▶ [THE PROBLEM]: Only the lines from the start of the entries through the line with "This event has passed." are wanted; please output them exactly.

▶ [RECORDS SUPPLIED]:
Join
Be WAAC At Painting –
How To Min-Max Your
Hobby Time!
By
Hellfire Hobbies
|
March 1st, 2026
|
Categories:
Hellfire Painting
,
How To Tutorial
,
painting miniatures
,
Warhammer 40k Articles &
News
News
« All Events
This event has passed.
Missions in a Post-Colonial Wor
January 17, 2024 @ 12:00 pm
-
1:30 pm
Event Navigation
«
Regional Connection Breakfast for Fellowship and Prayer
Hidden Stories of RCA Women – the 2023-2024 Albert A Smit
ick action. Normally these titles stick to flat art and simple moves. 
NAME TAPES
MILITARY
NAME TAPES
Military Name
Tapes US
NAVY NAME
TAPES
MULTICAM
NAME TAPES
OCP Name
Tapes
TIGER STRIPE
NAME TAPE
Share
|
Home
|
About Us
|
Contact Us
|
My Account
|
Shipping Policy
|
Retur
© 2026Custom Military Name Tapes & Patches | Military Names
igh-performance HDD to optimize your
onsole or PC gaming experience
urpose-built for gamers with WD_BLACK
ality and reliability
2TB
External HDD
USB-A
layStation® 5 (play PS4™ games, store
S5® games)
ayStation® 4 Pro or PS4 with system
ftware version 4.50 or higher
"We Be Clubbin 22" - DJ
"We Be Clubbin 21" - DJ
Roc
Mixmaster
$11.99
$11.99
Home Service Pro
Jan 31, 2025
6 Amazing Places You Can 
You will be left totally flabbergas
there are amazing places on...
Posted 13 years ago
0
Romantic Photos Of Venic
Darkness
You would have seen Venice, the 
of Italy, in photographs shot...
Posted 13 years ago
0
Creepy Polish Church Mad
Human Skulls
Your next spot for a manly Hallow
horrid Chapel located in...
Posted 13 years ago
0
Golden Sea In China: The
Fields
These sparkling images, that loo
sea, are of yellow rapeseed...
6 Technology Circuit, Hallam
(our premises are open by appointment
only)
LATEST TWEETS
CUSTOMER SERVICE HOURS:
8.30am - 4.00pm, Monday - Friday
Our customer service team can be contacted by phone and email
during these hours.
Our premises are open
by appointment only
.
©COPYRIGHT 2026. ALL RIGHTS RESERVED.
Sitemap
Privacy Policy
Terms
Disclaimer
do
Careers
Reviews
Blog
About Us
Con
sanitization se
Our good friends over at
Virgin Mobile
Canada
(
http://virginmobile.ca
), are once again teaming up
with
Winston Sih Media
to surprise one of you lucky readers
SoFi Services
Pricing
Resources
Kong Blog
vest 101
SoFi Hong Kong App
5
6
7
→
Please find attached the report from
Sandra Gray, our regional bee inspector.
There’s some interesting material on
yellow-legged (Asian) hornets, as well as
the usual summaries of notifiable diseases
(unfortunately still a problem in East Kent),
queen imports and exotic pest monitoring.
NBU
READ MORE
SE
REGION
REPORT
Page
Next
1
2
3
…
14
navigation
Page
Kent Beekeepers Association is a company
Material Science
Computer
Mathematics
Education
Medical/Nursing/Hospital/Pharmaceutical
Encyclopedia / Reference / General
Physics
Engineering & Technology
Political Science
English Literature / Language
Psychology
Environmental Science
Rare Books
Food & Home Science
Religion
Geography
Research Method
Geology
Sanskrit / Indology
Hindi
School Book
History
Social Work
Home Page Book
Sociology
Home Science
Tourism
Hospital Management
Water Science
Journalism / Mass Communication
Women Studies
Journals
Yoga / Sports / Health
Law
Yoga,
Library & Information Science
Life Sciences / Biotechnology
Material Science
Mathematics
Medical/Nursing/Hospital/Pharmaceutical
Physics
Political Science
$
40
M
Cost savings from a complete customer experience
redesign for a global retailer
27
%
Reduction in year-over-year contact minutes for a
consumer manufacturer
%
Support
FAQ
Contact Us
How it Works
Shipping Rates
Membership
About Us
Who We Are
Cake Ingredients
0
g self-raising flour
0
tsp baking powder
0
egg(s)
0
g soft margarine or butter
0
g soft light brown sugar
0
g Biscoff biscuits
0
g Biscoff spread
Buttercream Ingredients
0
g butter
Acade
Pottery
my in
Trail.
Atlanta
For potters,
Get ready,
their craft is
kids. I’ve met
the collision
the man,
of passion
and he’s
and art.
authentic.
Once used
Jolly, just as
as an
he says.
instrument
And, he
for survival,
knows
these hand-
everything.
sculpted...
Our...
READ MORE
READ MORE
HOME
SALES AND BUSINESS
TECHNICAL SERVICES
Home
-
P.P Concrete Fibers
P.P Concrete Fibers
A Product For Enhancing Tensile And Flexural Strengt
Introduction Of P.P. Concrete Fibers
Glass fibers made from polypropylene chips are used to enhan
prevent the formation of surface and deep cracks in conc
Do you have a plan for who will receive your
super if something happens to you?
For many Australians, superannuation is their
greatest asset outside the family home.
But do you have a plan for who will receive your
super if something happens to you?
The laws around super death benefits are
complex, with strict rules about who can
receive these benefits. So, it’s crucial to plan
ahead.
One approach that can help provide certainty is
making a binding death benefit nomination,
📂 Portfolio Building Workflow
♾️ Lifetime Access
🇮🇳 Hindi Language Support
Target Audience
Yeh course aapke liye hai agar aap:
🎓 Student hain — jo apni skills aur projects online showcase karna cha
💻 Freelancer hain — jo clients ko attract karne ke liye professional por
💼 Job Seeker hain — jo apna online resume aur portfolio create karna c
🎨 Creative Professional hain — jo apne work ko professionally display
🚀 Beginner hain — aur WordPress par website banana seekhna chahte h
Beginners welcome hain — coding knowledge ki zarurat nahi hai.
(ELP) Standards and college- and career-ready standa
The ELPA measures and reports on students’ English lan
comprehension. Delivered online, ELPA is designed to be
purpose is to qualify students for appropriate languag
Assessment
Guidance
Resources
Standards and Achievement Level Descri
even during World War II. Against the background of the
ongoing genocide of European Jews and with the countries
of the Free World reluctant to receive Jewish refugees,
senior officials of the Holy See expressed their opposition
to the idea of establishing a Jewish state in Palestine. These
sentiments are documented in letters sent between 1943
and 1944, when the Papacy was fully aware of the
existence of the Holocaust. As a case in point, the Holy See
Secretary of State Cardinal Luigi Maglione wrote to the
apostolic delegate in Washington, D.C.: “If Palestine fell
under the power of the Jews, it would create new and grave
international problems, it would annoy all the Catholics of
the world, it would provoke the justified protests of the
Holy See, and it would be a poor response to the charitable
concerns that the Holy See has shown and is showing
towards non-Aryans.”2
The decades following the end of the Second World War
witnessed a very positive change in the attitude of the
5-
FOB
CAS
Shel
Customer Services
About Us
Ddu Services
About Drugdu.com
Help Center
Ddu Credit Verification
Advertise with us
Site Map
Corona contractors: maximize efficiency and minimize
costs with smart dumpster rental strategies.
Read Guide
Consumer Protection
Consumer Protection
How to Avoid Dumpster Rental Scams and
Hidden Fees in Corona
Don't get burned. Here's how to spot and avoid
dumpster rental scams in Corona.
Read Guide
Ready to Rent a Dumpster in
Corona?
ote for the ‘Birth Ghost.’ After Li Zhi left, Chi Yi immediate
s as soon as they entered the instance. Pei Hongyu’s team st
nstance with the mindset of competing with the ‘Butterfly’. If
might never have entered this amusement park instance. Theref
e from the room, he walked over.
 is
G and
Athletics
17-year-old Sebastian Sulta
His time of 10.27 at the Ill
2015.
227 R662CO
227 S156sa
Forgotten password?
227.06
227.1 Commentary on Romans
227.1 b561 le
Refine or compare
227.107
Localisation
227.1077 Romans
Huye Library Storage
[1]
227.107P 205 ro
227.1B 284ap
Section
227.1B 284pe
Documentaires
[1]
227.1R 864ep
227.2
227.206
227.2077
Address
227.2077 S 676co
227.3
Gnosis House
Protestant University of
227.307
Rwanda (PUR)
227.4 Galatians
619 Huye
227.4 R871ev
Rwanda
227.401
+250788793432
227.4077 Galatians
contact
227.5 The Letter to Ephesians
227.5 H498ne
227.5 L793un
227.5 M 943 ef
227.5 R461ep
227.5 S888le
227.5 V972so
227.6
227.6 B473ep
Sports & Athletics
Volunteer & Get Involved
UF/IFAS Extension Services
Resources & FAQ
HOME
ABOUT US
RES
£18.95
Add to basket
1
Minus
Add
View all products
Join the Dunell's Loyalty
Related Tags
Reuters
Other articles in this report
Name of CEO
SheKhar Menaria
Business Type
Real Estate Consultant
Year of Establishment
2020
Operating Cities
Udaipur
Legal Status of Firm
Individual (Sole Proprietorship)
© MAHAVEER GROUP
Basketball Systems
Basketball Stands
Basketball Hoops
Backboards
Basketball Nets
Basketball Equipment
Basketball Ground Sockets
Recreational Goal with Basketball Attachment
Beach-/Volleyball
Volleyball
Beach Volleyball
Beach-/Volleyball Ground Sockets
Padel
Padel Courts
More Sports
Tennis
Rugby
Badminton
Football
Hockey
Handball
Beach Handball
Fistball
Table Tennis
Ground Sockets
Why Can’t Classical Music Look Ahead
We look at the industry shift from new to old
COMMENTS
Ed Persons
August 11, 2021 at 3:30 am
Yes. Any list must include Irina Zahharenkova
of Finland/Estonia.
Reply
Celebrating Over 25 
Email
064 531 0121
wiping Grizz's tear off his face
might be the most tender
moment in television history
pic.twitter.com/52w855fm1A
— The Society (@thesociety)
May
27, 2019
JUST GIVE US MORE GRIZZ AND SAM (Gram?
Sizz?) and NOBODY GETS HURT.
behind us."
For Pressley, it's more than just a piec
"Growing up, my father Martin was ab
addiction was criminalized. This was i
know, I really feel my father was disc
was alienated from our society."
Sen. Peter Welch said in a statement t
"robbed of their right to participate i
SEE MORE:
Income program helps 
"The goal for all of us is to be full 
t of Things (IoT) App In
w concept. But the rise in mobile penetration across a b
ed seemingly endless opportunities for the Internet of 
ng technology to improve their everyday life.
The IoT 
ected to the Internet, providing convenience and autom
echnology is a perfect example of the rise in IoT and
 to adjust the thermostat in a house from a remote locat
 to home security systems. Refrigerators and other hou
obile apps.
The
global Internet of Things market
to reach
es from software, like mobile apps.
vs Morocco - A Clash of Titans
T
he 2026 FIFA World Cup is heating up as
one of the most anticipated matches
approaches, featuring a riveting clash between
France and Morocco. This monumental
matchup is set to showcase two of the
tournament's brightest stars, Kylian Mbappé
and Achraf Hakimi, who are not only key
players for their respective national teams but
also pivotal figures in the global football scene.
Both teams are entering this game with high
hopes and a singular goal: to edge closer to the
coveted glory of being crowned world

▶ [RESULT OF THE EXERCISE]:
Join
Be WAAC At Painting –
How To Min-Max Your
Hobby Time!
By
Hellfire Hobbies
|
March 1st, 2026
|
Categories:
Hellfire Painting
,
How To Tutorial
,
painting miniatures
,
Warhammer 40k Articles &
News
News
« All Events
This event has passed.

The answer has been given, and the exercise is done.